Они поцеловались в подъезде. Люся ничего не чувствовала.
— Ты как-то не так целуешь, — сказала она.
— Нет, я так же. Это ты другая.
— Какая?
— Я тебе теперь не нравлюсь?
— Да… я поняла… да… не нравишься…
— Где он сейчас? — спросил Громобоев.
— Был в армии.
— А потом?
— Это Володин, — сказала Люся. — А теперь мне надо уезжать для развития, а я не могу… У нас с ним ничего нет, а я снова в него влюбилась… Но мы разные…
— Вы не разные, — сказал Громобоев, — просто Володин перепутал эталон с идеалом. Он думает, что стремится к идеалу, а внедряет эталон.
— А в чём разница?
— За эталоном надо лететь куда-то в другое место или привозить его откуда-то, а идеал надо выращивать, где сам живёшь. Ты поняла меня?
— Нет, — сказала Люся. — Ничего я не поняла.
Володин всё-таки добился своего и связал концы с концами. Но это его совершенно не обрадовало.
Во-первых, потому, что он фактически провёл следствие над самим затянувшимся следствием, и давать ожидаемые объяснения по этому поводу ему, как вы сами понимаете, вовсе не мечталось.
А во-вторых, после того как он полистал справочник по мифологии, взятый у Аички, он лишился сна и уверенности.
Володин был хороший, выдержанный, прекрасного образца молодой человек, и практически у него был один недостаток.
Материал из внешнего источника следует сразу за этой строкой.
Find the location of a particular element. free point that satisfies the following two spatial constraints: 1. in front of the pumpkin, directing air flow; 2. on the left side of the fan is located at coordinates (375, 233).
Он считал — всё, что непросто, то сомнительно. А значит, его идеал не изменялся во времени, а только разрастался в пространстве. Иначе говоря, он путал идеал с эталоном, а разница между ними существенна.
Эталон — это образец постоянства, единица измерения, все метры и сантиметры суть репродукции одного-единственного и хранятся в сейфе, и отлиты из драгоценного металла, и вся ценность эталона, что он не изменяется, и одной и той же единицей можно измерить и человека, и отрез ему на штаны, и автомобиль. Но если превратить эталон в идеал, то начнёшь подгонять человека под штаны и автомобиль, а не наоборот.
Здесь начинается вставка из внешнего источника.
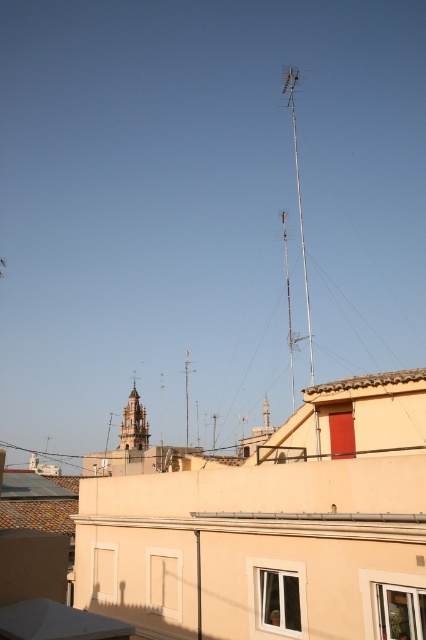 You are a drone operator trying to land a drone on the rooftop of the beige building with the red door. The drone has a GPS coordinate system where the bottom left corner of the image is the origin point. The drone needs to land at the exact location of the metallic antenna at upper center. What are the coordinates where you should direct the drone to land?

The coordinates for the metallic antenna at upper center are at point (299,196). Direct the drone to land there.

You are a drone operator tasked with flying a drone from the metallic antenna at upper center to the golden stone tower at center. The drone has a maximum flight range of 100 meters. Can the drone complete the journey without needing to recharge?

The distance between the metallic antenna at upper center and the golden stone tower at center is 129.60 meters, which exceeds the drone s maximum flight range of 100 meters. Therefore, the drone cannot complete the journey without recharging.

You are a drone operator who needs to fly a drone from your current position to the metallic antenna at upper center. The drone has a maximum flight range of 900 feet. Can the drone reach the antenna without needing to recharge?

The metallic antenna at upper center is 886.06 feet from camera, so yes, the drone can reach the antenna without needing to recharge since it is within the 900 feet range.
Идеал же развивается во времени и растёт, как дерево, имеет корни и ствол, и крону, и цветы, и плоды, и семена, которые, будучи высажены в подходящую почву и климат, снова дают дерево той же породы, но уже чуть изменившееся во времени, и потому идеал борется за своё нормальное развитие, а эталон ждёт, чтобы его применили. Идеал — это признак культуры, а эталон — цивилизации. Когда цивилизация подминает культуру, они гибнут вместе. И от них остаётся только память и печаль.
Если доверяешь идеалу, то не будешь бояться, что из семени одной породы вырастет дерево другой породы. А если веришь только эталону, то будешь бояться, как бы его не поизносили. Будешь прикладывать эталон к идеалу и отрезать у того выступающие ветви и удивляться, почему идеал вянет и не плодоносит.
Но Володин был живой человек, и сердце у него было живое, и, когда он заметил, что оно бьётся чаще привычного, он не обвинил своё сердце в превышении скорости, а постарался понять, чем это вызвано.